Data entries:
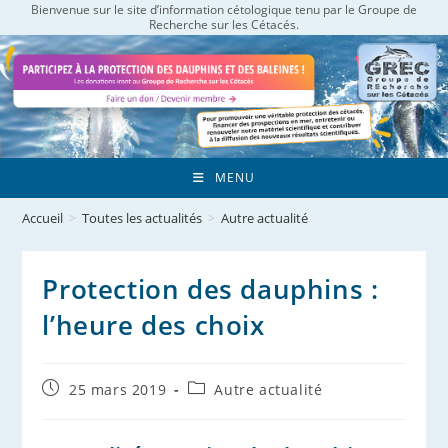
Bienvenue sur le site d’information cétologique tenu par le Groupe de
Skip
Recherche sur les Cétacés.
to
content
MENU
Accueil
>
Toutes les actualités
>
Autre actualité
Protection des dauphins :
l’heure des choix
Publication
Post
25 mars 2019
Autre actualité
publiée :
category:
* * *
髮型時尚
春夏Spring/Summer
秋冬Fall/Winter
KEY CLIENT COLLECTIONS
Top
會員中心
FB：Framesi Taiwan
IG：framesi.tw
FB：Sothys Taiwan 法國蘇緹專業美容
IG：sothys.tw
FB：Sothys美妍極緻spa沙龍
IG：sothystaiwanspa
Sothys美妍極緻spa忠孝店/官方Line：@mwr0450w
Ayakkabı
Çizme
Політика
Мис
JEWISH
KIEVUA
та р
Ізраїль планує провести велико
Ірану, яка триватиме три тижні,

TASK GOAL: All that should be written out is the stretch of lines above between the one holding "Ізраїль планує провести велико" and the one holding "Ірану, яка триватиме", inclusive, exactly as given.

WRITTEN ANSWER:
Ізраїль планує провести велико
Ірану, яка триватиме три тижні,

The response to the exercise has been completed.